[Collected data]
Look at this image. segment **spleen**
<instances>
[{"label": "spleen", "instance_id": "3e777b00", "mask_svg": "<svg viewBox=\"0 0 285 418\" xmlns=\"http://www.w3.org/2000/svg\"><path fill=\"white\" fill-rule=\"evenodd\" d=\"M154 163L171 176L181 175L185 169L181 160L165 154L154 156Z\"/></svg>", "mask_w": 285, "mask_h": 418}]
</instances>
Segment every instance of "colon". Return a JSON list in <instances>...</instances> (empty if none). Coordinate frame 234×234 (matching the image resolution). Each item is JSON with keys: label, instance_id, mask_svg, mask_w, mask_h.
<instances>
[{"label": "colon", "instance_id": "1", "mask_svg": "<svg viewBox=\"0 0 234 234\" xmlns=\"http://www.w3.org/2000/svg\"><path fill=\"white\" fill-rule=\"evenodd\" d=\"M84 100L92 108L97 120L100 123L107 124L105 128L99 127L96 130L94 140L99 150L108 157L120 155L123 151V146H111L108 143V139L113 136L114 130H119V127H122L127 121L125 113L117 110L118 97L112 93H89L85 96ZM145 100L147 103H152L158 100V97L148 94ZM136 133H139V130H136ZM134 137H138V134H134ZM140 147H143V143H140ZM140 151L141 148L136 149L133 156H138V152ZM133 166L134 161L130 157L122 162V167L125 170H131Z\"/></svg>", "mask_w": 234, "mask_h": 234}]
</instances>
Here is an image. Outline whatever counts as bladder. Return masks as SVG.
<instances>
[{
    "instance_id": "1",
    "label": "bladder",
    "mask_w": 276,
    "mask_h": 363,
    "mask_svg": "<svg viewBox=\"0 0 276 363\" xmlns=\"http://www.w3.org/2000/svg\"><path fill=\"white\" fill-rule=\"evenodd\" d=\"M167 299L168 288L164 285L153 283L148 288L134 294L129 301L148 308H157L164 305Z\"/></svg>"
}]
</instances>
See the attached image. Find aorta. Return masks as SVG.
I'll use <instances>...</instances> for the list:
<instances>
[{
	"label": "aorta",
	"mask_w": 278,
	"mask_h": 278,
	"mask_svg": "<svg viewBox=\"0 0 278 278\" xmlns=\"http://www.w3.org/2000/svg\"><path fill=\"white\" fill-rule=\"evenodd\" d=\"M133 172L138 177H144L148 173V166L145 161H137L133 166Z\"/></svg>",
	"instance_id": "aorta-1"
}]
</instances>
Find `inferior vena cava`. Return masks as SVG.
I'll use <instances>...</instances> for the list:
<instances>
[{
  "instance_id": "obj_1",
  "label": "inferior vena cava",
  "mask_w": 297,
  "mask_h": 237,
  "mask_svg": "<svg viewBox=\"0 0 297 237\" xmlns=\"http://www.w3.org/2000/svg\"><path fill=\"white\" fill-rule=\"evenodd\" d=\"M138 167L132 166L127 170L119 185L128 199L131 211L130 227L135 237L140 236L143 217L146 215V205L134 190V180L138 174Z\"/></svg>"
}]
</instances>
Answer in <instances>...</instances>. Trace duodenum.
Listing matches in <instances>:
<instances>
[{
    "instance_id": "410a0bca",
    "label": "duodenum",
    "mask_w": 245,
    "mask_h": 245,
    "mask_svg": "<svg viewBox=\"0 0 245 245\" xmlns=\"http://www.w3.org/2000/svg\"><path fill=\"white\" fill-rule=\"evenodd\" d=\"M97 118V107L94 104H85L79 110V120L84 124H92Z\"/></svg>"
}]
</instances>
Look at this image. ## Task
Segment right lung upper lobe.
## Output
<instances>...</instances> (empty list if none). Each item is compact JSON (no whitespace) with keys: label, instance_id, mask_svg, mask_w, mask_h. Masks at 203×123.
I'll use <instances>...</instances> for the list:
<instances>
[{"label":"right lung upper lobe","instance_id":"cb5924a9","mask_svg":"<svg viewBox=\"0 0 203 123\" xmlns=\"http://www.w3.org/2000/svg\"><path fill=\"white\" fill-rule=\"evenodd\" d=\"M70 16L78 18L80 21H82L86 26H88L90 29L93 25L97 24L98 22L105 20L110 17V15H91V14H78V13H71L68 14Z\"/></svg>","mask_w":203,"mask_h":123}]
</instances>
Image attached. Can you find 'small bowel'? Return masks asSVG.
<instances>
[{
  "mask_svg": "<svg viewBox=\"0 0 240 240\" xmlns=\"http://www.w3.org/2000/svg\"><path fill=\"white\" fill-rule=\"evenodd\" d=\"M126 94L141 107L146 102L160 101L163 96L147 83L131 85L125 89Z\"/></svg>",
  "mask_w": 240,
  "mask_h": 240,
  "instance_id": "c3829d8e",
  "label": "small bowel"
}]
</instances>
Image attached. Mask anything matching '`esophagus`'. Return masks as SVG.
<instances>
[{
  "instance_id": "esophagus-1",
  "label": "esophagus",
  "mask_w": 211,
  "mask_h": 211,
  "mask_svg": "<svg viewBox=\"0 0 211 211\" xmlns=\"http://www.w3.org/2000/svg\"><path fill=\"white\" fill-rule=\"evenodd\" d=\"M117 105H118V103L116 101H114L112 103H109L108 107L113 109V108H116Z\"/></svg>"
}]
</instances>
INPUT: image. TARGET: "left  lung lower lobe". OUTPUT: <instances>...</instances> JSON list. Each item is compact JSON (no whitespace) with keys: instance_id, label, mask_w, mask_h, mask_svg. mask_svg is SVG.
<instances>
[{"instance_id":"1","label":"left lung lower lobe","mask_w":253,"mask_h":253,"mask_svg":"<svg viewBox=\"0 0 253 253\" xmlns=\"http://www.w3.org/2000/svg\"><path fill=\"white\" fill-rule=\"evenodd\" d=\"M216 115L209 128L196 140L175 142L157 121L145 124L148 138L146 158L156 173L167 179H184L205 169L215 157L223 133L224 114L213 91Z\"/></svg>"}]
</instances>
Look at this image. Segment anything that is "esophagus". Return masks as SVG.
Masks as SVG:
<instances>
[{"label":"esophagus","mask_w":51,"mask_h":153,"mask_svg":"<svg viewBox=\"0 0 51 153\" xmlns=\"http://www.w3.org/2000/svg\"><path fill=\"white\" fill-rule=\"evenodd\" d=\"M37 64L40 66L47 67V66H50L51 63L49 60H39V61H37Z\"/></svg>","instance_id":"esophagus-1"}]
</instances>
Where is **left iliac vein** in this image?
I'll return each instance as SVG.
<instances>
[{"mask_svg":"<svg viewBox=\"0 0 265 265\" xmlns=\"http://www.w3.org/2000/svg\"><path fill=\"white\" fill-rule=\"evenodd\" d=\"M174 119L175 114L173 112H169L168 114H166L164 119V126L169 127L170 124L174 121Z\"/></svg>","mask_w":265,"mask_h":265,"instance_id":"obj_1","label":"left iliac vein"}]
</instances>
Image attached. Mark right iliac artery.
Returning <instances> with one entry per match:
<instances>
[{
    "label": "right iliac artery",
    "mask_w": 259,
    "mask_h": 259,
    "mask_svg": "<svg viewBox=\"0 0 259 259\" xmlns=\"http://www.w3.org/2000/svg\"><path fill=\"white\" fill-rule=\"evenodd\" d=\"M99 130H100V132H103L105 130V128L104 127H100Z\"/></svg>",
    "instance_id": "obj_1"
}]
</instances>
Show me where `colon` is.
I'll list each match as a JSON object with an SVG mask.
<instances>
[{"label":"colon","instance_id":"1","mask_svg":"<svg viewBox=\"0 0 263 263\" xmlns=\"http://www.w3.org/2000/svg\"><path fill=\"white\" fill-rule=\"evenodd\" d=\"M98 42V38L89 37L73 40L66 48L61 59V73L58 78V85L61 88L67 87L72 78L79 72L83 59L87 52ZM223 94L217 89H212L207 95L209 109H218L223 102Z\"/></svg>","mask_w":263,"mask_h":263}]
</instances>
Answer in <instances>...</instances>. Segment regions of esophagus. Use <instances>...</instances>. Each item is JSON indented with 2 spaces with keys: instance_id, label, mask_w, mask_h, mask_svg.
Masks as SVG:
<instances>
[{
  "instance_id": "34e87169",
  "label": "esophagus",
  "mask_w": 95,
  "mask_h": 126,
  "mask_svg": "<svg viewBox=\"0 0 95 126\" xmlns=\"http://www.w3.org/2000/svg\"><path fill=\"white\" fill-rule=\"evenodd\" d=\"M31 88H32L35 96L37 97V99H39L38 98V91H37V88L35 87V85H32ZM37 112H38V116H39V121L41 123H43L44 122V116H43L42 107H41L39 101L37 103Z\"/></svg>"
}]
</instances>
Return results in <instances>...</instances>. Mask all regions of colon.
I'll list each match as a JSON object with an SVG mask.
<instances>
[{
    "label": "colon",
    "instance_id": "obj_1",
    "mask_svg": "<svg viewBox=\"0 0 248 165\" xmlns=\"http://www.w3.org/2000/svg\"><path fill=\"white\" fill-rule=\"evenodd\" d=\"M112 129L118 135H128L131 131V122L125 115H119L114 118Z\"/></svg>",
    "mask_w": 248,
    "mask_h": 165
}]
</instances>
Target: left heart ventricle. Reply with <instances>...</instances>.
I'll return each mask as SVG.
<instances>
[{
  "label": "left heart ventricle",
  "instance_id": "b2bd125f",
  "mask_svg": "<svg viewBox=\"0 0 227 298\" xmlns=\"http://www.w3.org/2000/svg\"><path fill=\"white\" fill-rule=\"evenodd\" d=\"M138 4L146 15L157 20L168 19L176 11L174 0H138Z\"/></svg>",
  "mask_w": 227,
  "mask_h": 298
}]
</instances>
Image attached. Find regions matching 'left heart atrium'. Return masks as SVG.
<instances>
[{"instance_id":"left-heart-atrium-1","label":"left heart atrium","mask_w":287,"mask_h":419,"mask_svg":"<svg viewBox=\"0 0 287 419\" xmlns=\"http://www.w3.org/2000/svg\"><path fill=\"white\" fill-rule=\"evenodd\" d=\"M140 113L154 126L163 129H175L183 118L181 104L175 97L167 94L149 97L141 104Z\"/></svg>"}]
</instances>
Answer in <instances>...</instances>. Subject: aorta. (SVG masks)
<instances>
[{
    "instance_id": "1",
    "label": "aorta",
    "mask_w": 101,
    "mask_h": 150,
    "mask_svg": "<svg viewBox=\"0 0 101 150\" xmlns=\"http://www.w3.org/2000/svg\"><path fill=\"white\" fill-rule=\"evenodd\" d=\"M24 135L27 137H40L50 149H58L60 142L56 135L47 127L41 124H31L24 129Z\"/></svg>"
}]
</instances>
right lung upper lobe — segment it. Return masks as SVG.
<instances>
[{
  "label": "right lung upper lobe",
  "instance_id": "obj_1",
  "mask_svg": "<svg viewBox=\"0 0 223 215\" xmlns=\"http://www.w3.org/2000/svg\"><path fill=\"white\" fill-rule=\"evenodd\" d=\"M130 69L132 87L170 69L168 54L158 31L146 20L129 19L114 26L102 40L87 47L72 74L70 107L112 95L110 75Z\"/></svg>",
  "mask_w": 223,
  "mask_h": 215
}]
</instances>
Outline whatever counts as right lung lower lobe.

**PROBLEM:** From the line containing "Answer in <instances>...</instances>. Subject: aorta." through the last line of the records, output each line exactly and nothing more.

**REPLY TO THE EXERCISE:**
Answer in <instances>...</instances>. Subject: aorta. (SVG masks)
<instances>
[{
    "instance_id": "1",
    "label": "aorta",
    "mask_w": 101,
    "mask_h": 150,
    "mask_svg": "<svg viewBox=\"0 0 101 150\" xmlns=\"http://www.w3.org/2000/svg\"><path fill=\"white\" fill-rule=\"evenodd\" d=\"M24 135L27 137H40L50 149H58L60 142L56 135L47 127L41 124H31L24 129Z\"/></svg>"
}]
</instances>
right lung upper lobe — segment it. Return masks as SVG.
<instances>
[{
  "label": "right lung upper lobe",
  "instance_id": "obj_1",
  "mask_svg": "<svg viewBox=\"0 0 223 215\" xmlns=\"http://www.w3.org/2000/svg\"><path fill=\"white\" fill-rule=\"evenodd\" d=\"M130 69L132 87L170 69L168 54L158 31L146 20L129 19L114 26L102 40L87 47L72 74L70 107L112 95L110 75Z\"/></svg>",
  "mask_w": 223,
  "mask_h": 215
}]
</instances>
Outline whatever counts as right lung lower lobe.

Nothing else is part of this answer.